§ DATA FOR THIS TASK
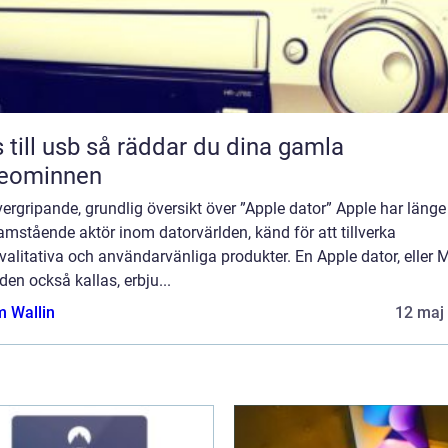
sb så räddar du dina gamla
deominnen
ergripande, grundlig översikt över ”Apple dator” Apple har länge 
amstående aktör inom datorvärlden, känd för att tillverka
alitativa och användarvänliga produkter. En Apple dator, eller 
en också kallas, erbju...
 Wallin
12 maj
---
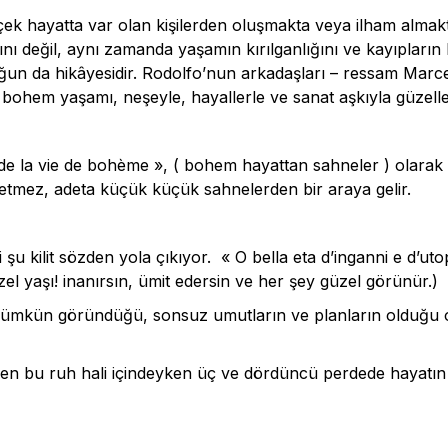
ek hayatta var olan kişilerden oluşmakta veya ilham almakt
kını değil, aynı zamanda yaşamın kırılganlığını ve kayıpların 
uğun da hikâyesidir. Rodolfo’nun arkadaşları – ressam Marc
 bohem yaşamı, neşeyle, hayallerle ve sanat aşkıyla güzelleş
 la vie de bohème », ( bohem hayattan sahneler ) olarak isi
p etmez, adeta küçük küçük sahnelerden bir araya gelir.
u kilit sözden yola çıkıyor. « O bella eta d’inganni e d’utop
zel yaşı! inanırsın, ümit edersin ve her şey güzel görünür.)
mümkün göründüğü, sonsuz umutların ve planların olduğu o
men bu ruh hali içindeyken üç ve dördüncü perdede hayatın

§ TO DO
Lines to set down from above: the line with "mümkün göründüğü, sonsuz", the line with "men bu ruh hali", and every line between, each exactly as written.

§ RESPONSE TO THE EXERCISE
mümkün göründüğü, sonsuz umutların ve planların olduğu o
men bu ruh hali içindeyken üç ve dördüncü perdede hayatın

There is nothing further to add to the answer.